The UK's bid to drop parts of the Northern Ireland Protocol has cleared its first House of Commons hurdle, amid Conservative Party warnings that the plans are illegal.
MPs voted 295 to 221 to give the Northern Ireland Protocol Bill a second reading, which clears the way for detailed scrutiny in the coming weeks.
UK Prime Minister Boris Johnson claimed the proposed legislation, which gives ministers powers to override parts of the post-Brexit deal on Northern Ireland, could be carried out "fairly rapidly".
Mr Johnson said the proposals could be in law by the end of the year.
But his predecessor in Downing Street, Theresa May, led the criticism from the Tory benches as she delivered a withering assessment of the legality and impact of the Bill.
Ms May made it clear she would not support the legislation and warned that it would "diminish" the UK's global standing.
Other Conservative MPs joined her in expressing concern, although they opted against seeking to block the Bill at its second reading and instead appear likely to seek amendments.
The House of Lords is also expected to contest parts of the Bill, setting up a long showdown between the two houses.
Mr Johnson's government has said the measures to remove checks on goods and animal and plant products shipped from the rest of Britain to Northern Ireland are necessary to protect the Good Friday Agreement and peace and stability.
"You have got one tradition, one community, that feels that things really aren't working in a way that they like or understand.
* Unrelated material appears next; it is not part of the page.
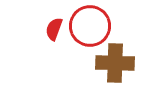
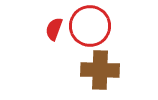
brown cross: moved 15 px left, 7 px down
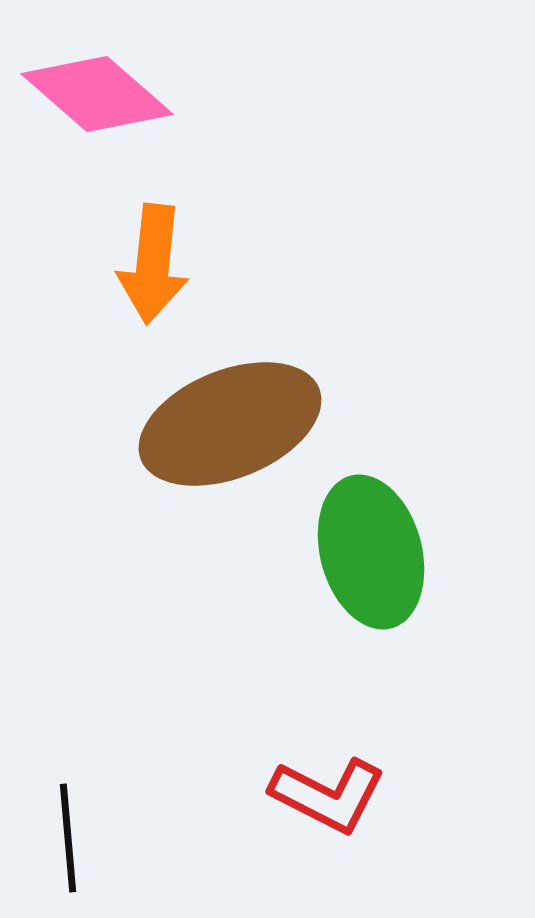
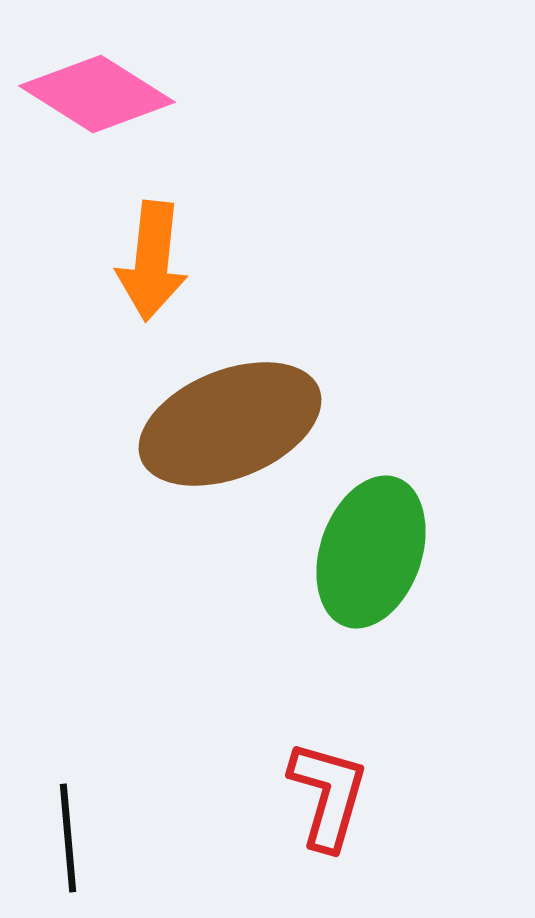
pink diamond: rotated 9 degrees counterclockwise
orange arrow: moved 1 px left, 3 px up
green ellipse: rotated 34 degrees clockwise
red L-shape: rotated 101 degrees counterclockwise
You've got unnecessary barriers to trade between Great Britain and Northern Ireland.
"All we are saying is you can get rid of those whilst not in any way endangering the EU single market."
Mr Johnson said the measures could be in place this year.
"Yes, I think we could do it very fast, Parliament willing."
He said it would be "even better" if the UK could "get some of that flexibility we need in our conversations with Maros Sefcovic", the European Commission Vice President.
"We remain optimistic," Mr Johnson said.
UK Foreign Secretary Liz Truss tried to play down the concerns of MPs by saying the Bill had a "strong legal justification" and the UK remained committed to a negotiated solution.
But Ms May told the Commons: "The UK's standing in the world, our ability to convene and encourage others in the defence of our shared values, depends on the respect others have for us as a country, a country that keeps its word and displays those shared values in its actions.
"As a patriot, I would not want to do anything that would diminish this country in the eyes of the world.
"I have to say to the government, this Bill is not, in my view, legal in international law.
"It will not achieve its aims, and it will diminish the standing of the United Kingdom in the eyes of the world, and I cannot support it."
Conservative former Northern Ireland secretary Julian Smith said: "I fear that this Bill is a kind of displacement activity from the core task of doing whatever we can to negotiate a better protocol deal for Northern Ireland.
"I also fear that it risks creating an impression to unionism that a black-and-white solution is available, when the reality is once this Bill has been dragged through the Lords, and courts, and EU responses and reprisals, compromise will ultimately be needed."
But Conservative former justice secretary Sir Robert Buckland said there was necessity for the government to act because there was a growing and "real threat".
Unionist opposition to the imposition of checks has seen the Democratic Unionist Party refuse to return to the power-sharing executive at Stormont, leaving the territory without a functioning government.
DUP leader Sir Jeffrey Donaldson acknowledged that the Bill was not perfect, but "it empowers ministers to make change where change is necessary to ensure the proper functioning of the UK internal market".
Sir Jeffrey, before the debate, warned the Lords that blocking the legislation would be similar to "wrecking the Good Friday Agreement".
Alliance MP Stephen Farry said: "This is an extremely bad Bill. It's unwanted, unnecessary and, indeed, it's dangerous."
Sinn Fein MP John Finucane called the government's plans "shameful" and said they would mean "more instability" for the region.
"It's very interesting that we are watching a sovereign Parliament debating whether to continue a breach of international law or not," Mr Finucane told BBC Radio Ulster.
A Downing Street spokesman said on Monday that the government had never put a "hard-target date" on when it would hope to see the Bill enacted.